Security Fundamentals: Integrity in Data Systems

By Edward J. Hawkins, II
Contributor, InCyberDefense

This is the second of three articles on security fundamentals.

Integrity is a word that can have various meanings depending on its context and how it is used. How one person defines integrity may be how someone else defines the word. Writing in the Harvard Business Review on Leadership, Thomas Teal defines integrity to mean “being responsible…communicating clearly and consistently, being an honest broker, keeping promises, knowing oneself, and avoiding hidden agendas.”

Teal’s definition contains some correlating ideas that are fundamentally related to the security goal of integrity. These ideas are:

• Data consistency
• Honest data
• Hidden attributes

Most IT security professionals agree that integrity means the assurance that data that is either stored or in transit will be changed, manipulated or deleted only by authorized persons or processes. Corruption of data is the failure to maintain data integrity. The goal of most organizations is to keep data honest.

Honest Data and Threats to Integrity

The idea of keeping data honest might seem to be more trivial than what is actually involved. This is due to the nature of information systems and their ability to store, retrieve and manipulate (e.g. change or delete) the ones and zeros that make up every aspect of digital communications and intelligence.

So how can we as a society of digital users, get and maintain honest data? In their Information Assurance Handbook, co-authors Cory Schou and Steven Hernandez offer two possible solutions: 1. Apply “a mathematical technique [which can] later be verified” and 2. Implement a system that “manages the processes to enter and manipulate [data].”

What Schou and Hernandez are referring to in the first solution is the use of cryptography because cryptography utilizes a mathematical algorithm that is supposed to be irreversible and creates what is called a hash value. A hash value is a mathematical signature of some data that can be used to validate the integrity of the data.

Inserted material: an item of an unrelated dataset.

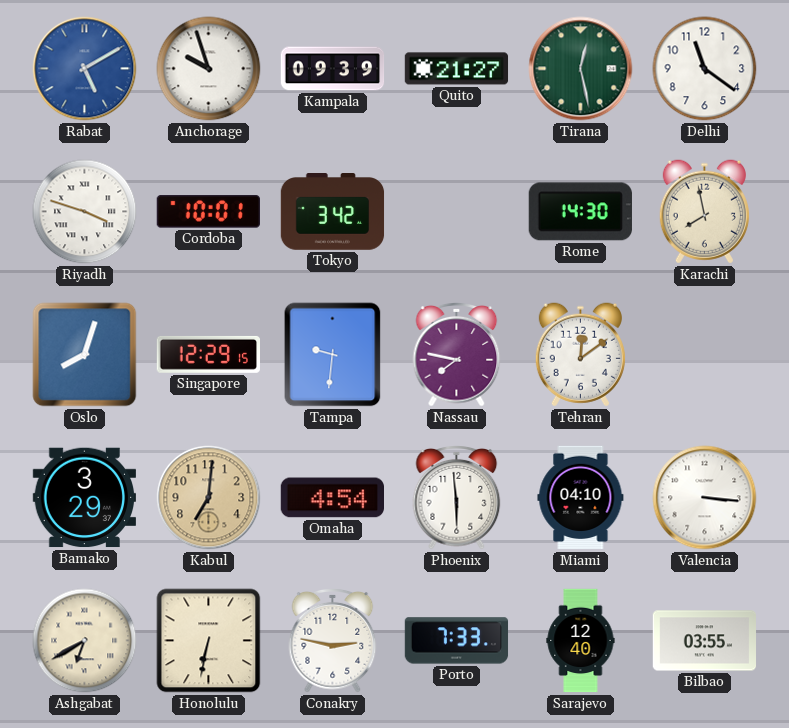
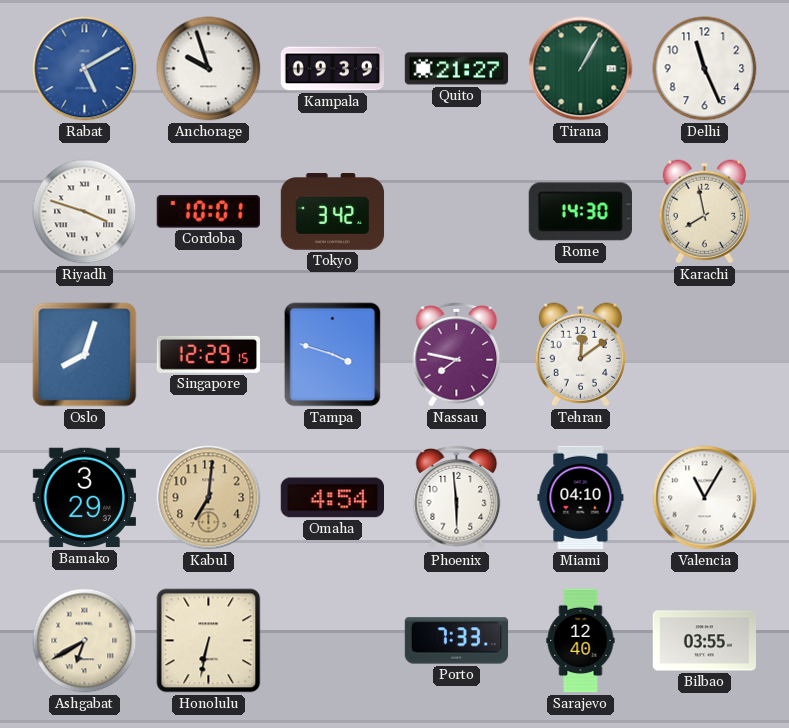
Tirana: 12:28 -> 1:05
Delhi: 11:21 -> 11:26
Tampa: 9:31 -> 3:48
Valencia: 3:16 -> 11:05
Conakry: 2:47 -> none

By using hash values, the owner of the data can validate that a given set of data remains unchanged. However, each time an authorized change is made to the data, a new hash value must be taken, and the old value removed from the database of current values.

The threats to data integrity may come from authorized and unauthorized sources. In Information Security Fundamentals, author Thomas R. Peltier identifies five potential threats to data integrity which must be taken into consideration when trying to keep data honest:

1. “Data stream[s] could be intercepted”
2. “Faulty programming could modify data”
3. “Copies of [data] could be diverted to unauthorized or unintended persons”
4. “data could be entered incorrectly
5. “Intentional incorrect data entry”

The last two can be the most devastating to an organization because unless there is an integrity system in place, it may be hard to identify and correct the error.

Implementing Data Integrity

Unlike confidentiality, implementing integrity requires a bit more finesse due to the level of granularity that may be involved, depending on the sensitivity of the data.

With confidentiality, cryptography is typically implemented and provides data owners with the ability to mask the data in a way that renders it unreadable to those who don’t have proper access. With integrity, on the other hand, the data may not be encrypted, and therefore readable by anyone with access (authorized or not) to the information system.

So how can we ensure integrity if anyone has access in the real world? The solution of choice goes by the phrase file integrity, checking or monitoring. Several software companies can automate this process.

The company that really originated this concept is Tripwire, which originally offered its file integrity checker as part of Linux, but now develops and sells an enterprise-level solution of its products. An open source version of the original still exists.

In some cases, intrusion detection and prevention systems also include this type of function into their array of tools. But it is incumbent on the information system owner to validate the capabilities of the security products that get implemented on their systems.

Unlike confidentiality, the implementation of integrity systems involves more time and effort to ensure that an information system remains honest. Just deploying some form of confidentiality system does not fully satisfy the security goals of integrity. While they do bolster those goals, if the information system is subject to an insider threat, what good are confidentiality systems? These systems should run in concert with each other and build upon the required level of security for the information system.